Proposed rule. In brief, the proposed rule would:
- increase the capital requirements for activities of FHCs involving commodities for which existing laws would impose liability if the commodity were released into the environment;
- lower the limit on the amount of physical commodities that may be held by banks that conduct commodity trading activities;
- rescind authority for banks to engage in energy tolling and energy management services;
- delete copper from the list of precious metals that BHCs are permitted to own and store; an
- establish new public reporting requirements on the nature and extent of firms' physical commodities holdings and activities.
620 Report. The 620 Report is divided into three sections, by federal banking regulator. Section I, prepared by the Board, covers state member banks, depository institution holding companies, Edge Act and agreement corporations, and US operations of foreign banking organizations. In its section, with respect to physical commodities, the Board recommends legislative action that would:
- repeal the authority of FHCs to engage in merchant banking activities; and
- repeal the grandfather authority for certain FHCs to engage in commodities activities under section 4(o) of the Bank Holding Company Act (BHCA).

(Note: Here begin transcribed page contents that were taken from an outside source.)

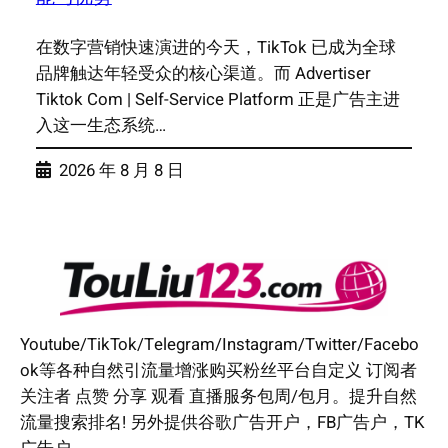
在数字营销快速演进的今天，TikTok 已成为全球
品牌触达年轻受众的核心渠道。而 Advertiser
Tiktok Com | Self-Service Platform 正是广告主进
入这一生态系统…
2026 年 8 月 8 日
Youtube/TikTok/Telegram/Instagram/Twitter/Facebo
ok等各种自然引流量增涨购买粉丝平台自定义 订阅者
关注者 点赞 分享 观看 直播服务包周/包月。提升自然
流量搜索排名! 另外提供谷歌广告开户，FB广告户，TK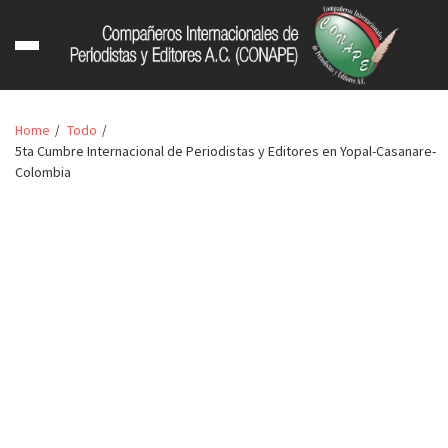
Home
Todo
5ta Cumbre Internacional de Periodistas y Editores en Yopal-Casanare-
Colombia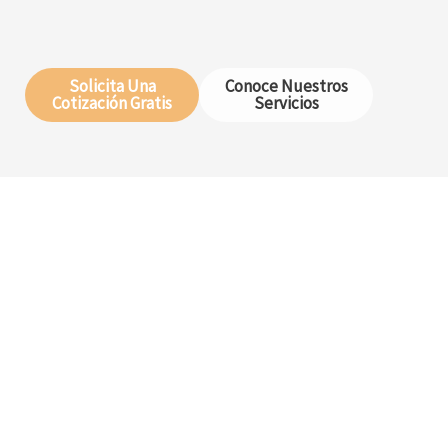
Solicita Una
Conoce Nuestros
Cotización Gratis
Servicios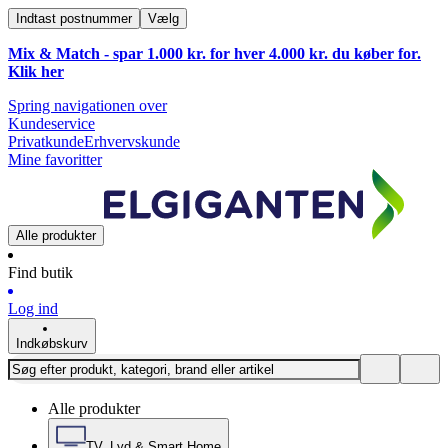
Indtast postnummer
Vælg
Mix & Match - spar 1.000 kr. for hver 4.000 kr. du køber for.
Klik
her
Spring navigationen over
Kundeservice
Privatkunde
Erhvervskunde
Mine favoritter
Alle produkter
Find butik
Log ind
Indkøbskurv
Alle produkter
TV, Lyd & Smart Home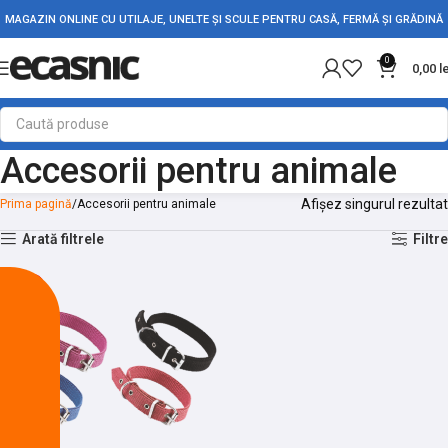
MAGAZIN ONLINE CU UTILAJE, UNELTE ȘI SCULE PENTRU CASĂ, FERMĂ ȘI GRĂDINĂ
0
0,00
l
Accesorii pentru animale
Afișez singurul rezultat
Prima pagină
Accesorii pentru animale
Arată filtrele
Filtre
-12%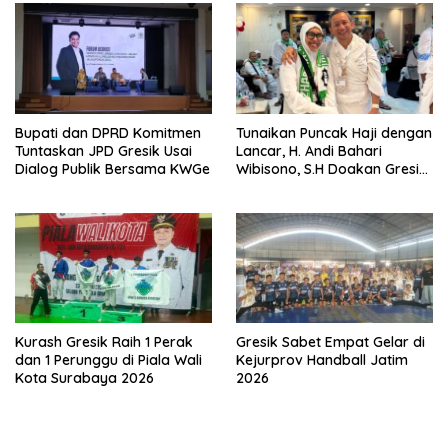
Bupati dan DPRD Komitmen
Tunaikan Puncak Haji dengan
Tuntaskan JPD Gresik Usai
Lancar, H. Andi Bahari
Dialog Publik Bersama KWGe
Wibisono, S.H Doakan Gresik
dan Kobarkan Semangat
Prestasi Olahraga
Kurash Gresik Raih 1 Perak
Gresik Sabet Empat Gelar di
dan 1 Perunggu di Piala Wali
Kejurprov Handball Jatim
Kota Surabaya 2026
2026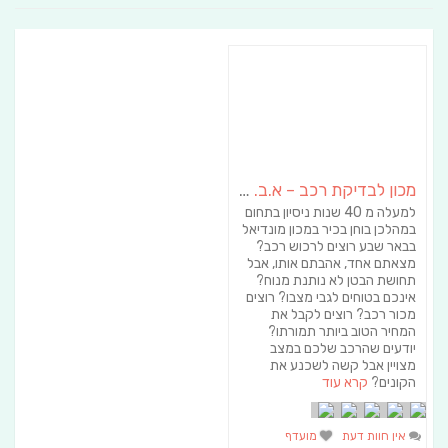
מכון לבדיקת רכב – א.ב. שמואל
למעלה מ 40 שנות ניסיון בתחום
במהלכן בוחן בכיר במכון מונדיאל
בבאר שבע רוצים לרכוש רכב?
מצאתם אחד, אהבתם אותו, אבל
תחושת הבטן לא נותנת מנוח?
אינכם בטוחים לגבי מצבו? רוצים
מכור רכב? רוצים לקבל את
המחיר הטוב ביותר תמורתו?
יודעים שהרכב שלכם במצב
מצויין אבל קשה לשכנע את
הקונים?
קרא עוד
אין חוות דעת
מועדף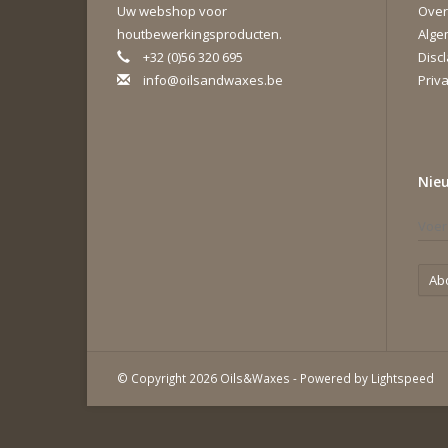
Uw webshop voor
Over
houtbewerkingsproducten.
Alge
+32 (0)56 320 695
Disc
info@oilsandwaxes.be
Priva
Nie
Ab
© Copyright 2026 Oils&Waxes - Powered by
Lightspeed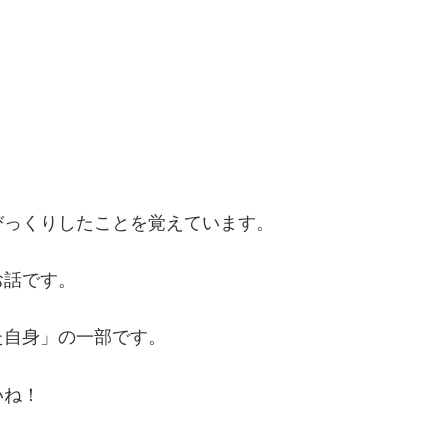
びっくりしたことを覚えています。
お話です。
た自身」の一部です。
いね！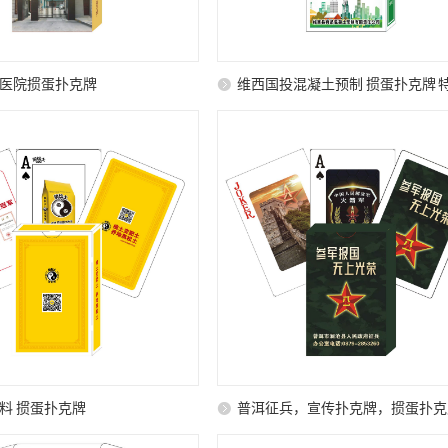
医院掼蛋扑克牌
维西国投混凝土预制 掼蛋扑克牌 
张
料 掼蛋扑克牌
普洱征兵，宣传扑克牌，掼蛋扑克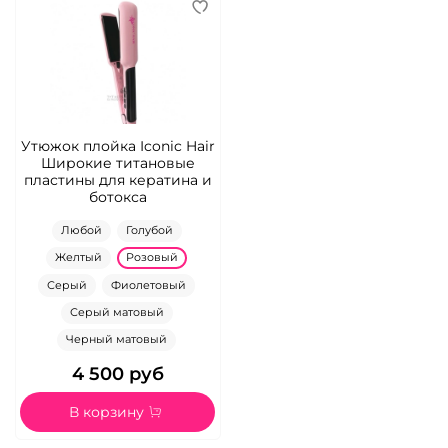
Утюжок плойка Iconic Hair
Широкие титановые
пластины для кератина и
ботокса
Любой
Голубой
Желтый
Розовый
Серый
Фиолетовый
Серый матовый
Черный матовый
4 500 руб
В корзину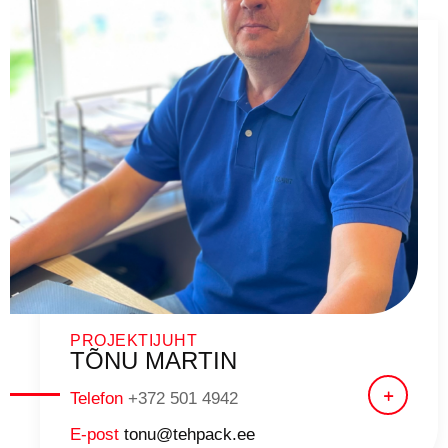
PROJEKTIJUHT
TÕNU MARTIN
Telefon
+372 501 4942
E-post
tonu@tehpack.ee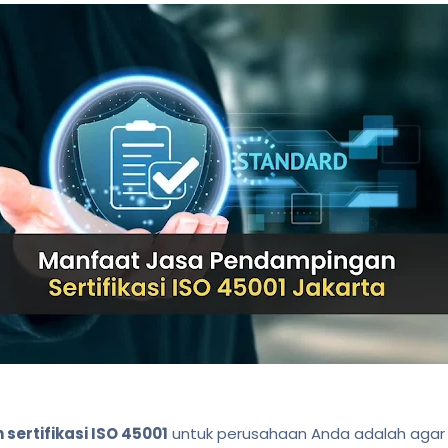
ertifikasi ISO 45001
untuk perusahaan Anda adalah aga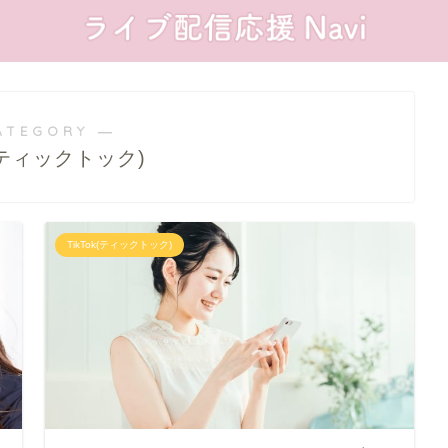
ATEGORY ―
k(ティックトック)
TikTok(ティックトック)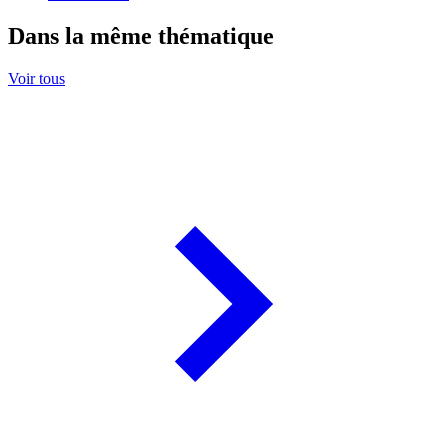
Dans la même thématique
Voir tous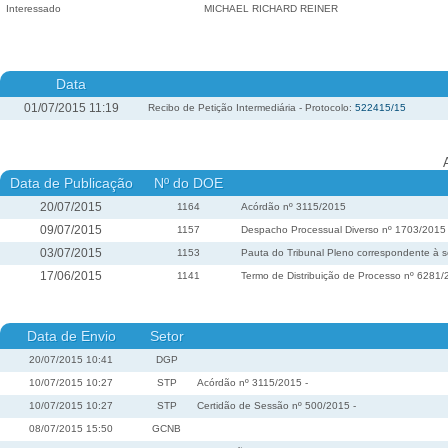
Interessado
MICHAEL RICHARD REINER
Data
01/07/2015 11:19
Recibo de Petição Intermediária - Protocolo:
522415/15
Data de Publicação
Nº do DOE
20/07/2015
1164
Acórdão nº 3115/2015
09/07/2015
1157
Despacho Processual Diverso nº 1703/2015
03/07/2015
1153
Pauta do Tribunal Pleno correspondente à s
17/06/2015
1141
Termo de Distribuição de Processo nº 6281
Data de Envio
Setor
20/07/2015 10:41
DGP
10/07/2015 10:27
STP
Acórdão nº 3115/2015 -
10/07/2015 10:27
STP
Certidão de Sessão nº 500/2015 -
08/07/2015 15:50
GCNB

Although participants in energy and other physical commodity markets have commented to the Board that the imposition of new capital requirements and other restrictions on bank participation in physical commodity markets could reduce liquidity and increase costs for end users, the Board has nonetheless proceeded with these proposed rules and legislative recommendations. In the proposed rule, the Board estimates that the proposed rule will not have a significant impact on the physical commodity markets or the related derivative markets.